Wednesday, December 30, 2009

Please, Stay Away

There's all these things eating at my soul, getting closer to my core (it feels) and wanting to destroy me. I worry that I'll be changing drastically again, like when my Grandma died. Ask anyone who knew me before and after, and they'll tell you I seem like a different person, with a pinch of the previous Meghan. I lost friends that way.

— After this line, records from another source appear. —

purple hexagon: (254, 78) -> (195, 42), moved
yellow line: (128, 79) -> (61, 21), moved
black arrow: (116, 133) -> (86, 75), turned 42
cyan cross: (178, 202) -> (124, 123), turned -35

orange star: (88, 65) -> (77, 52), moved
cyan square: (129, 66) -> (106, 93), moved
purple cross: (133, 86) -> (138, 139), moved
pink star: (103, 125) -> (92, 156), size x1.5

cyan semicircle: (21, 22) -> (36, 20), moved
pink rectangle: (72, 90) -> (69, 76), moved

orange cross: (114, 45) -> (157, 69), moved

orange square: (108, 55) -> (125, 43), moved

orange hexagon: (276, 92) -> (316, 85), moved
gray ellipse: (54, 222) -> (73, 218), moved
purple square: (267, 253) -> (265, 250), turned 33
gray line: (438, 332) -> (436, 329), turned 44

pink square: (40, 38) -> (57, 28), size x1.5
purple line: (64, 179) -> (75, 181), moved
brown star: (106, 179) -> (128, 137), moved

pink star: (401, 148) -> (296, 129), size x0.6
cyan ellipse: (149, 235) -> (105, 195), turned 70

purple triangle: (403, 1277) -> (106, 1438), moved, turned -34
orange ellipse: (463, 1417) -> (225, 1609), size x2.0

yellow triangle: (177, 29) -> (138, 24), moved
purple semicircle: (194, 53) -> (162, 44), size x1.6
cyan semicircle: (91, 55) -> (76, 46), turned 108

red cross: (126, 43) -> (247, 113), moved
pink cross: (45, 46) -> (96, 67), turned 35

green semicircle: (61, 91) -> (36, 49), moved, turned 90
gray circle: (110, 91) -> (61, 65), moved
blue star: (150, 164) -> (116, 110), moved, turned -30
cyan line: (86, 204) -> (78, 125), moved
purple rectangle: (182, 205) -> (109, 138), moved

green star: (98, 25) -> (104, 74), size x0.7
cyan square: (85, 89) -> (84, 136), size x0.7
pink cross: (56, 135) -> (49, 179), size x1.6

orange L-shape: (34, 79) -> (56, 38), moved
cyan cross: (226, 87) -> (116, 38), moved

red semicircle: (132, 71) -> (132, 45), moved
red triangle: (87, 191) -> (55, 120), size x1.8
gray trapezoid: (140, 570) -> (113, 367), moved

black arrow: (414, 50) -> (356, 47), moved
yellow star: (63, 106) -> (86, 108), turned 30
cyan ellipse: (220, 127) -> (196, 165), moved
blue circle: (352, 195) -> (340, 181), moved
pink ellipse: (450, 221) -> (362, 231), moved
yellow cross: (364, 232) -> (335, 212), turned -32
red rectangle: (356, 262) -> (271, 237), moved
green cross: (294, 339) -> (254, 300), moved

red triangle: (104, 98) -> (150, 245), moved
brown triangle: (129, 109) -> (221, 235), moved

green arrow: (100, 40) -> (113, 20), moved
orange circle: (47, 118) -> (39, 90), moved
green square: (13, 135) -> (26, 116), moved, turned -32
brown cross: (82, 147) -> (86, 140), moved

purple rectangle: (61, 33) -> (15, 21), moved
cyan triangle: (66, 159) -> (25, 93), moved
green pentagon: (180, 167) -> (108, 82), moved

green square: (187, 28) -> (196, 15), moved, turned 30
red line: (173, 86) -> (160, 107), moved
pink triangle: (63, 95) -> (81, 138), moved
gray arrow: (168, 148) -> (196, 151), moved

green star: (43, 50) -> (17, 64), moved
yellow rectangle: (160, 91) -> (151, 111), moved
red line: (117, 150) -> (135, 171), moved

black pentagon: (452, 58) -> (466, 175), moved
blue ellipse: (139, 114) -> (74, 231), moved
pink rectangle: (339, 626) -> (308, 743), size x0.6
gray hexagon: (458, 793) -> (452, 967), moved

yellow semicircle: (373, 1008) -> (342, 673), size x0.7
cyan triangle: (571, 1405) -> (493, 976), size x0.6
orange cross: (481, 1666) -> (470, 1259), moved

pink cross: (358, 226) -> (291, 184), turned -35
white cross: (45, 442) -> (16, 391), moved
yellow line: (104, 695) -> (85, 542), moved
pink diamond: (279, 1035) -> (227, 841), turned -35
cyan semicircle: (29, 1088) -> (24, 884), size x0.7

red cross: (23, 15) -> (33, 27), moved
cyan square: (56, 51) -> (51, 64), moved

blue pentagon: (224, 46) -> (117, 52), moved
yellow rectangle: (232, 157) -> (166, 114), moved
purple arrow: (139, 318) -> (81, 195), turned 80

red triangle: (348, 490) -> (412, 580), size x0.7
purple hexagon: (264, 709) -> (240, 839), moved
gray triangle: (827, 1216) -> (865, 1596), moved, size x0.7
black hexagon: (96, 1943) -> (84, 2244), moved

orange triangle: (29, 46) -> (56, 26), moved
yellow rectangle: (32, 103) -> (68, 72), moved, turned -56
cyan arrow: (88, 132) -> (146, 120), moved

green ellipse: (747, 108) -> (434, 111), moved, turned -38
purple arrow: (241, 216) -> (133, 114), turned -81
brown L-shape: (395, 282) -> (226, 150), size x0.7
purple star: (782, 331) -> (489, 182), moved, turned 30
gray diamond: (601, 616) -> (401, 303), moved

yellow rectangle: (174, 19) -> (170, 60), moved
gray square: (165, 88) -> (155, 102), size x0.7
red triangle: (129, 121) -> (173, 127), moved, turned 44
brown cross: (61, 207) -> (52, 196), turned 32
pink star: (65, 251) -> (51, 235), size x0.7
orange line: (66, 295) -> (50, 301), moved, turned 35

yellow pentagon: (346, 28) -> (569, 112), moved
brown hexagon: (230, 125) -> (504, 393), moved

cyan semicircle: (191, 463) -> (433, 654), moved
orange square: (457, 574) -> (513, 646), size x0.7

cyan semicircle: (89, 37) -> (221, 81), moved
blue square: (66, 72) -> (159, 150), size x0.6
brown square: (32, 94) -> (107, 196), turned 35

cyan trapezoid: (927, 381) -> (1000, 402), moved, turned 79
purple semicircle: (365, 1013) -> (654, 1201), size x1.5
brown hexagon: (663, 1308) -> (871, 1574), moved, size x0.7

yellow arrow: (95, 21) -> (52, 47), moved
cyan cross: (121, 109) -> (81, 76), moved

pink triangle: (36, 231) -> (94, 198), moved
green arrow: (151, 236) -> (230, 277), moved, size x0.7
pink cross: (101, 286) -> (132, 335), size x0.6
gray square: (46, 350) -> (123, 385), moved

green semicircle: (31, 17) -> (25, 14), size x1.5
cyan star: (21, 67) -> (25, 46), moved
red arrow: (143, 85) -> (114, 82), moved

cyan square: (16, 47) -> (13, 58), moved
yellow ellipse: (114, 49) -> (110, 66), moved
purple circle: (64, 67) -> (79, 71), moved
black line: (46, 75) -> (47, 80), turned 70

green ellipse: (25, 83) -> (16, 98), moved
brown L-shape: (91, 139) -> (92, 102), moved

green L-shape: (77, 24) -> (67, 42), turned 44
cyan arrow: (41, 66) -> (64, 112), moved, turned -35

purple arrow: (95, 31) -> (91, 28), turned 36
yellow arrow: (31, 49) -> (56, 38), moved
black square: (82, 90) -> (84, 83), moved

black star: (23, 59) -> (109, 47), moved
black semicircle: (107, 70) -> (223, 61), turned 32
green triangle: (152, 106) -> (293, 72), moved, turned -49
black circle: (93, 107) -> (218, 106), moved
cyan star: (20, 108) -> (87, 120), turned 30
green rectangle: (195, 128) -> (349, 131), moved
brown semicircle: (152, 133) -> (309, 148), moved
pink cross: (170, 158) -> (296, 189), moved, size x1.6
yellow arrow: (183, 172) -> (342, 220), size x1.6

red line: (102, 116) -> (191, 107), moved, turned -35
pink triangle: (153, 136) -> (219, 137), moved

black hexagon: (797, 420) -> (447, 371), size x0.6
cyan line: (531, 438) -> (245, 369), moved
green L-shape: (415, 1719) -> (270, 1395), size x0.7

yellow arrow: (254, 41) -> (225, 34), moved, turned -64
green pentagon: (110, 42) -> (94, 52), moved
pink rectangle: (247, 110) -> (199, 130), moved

I'm on Christmas break right now. Life is... Alright. My boyfriend lost his job, which brought up even more trouble in both his and my life. Will he have to move back to his parents' home, two hours away from me and force me to live without him? It's so unsure. I still have the choice of going to Florida, but my love for him keeps me here, in a chilly, icy environment (more than just the weather). Sometimes I'll think about how I feel for him, lust for him, need him - And I get scared. Genuinely frightened by how my heart aches for him. Love has always been on my list of fears, falling for someone and regretting it in the end. I suppose I try to stay positive by looking up to my Grandparents' relationship, which lasted for 50+ years and they were still madly in love until the day my Grandma passed away. Although, it seems, that everyone else around me and their relationships have failed in a bad way. Thus, explaining my fear.

Christmas went smoothly. Me and my boyfriend went to my parents' house Christmas Eve, then spent the night, returning home Christmas night. I got Lance an amazing dragon bong for Christmas, ordered and shipped from Europe. I loved it and so did he. The results of him losing his job made it to where he couldn't get me anything, and I'm not upset about it. He's done so much for me while we've been together, I wouldn't mind if he never got me anything. I was just happy as ever to have him there with me and be able to spend the holidays with him. I love Lance Raymond Wilson.

I've been trying to help in every way I can with Lance's no job situation. I showed him a website to do easy applications and have been cooking him food, since he can't cook, to save money other than buying from fast food. I'm a good cook, so it works out great. It's going to suck if he has to move out, but I'm determined to figure something out and I'm working on it.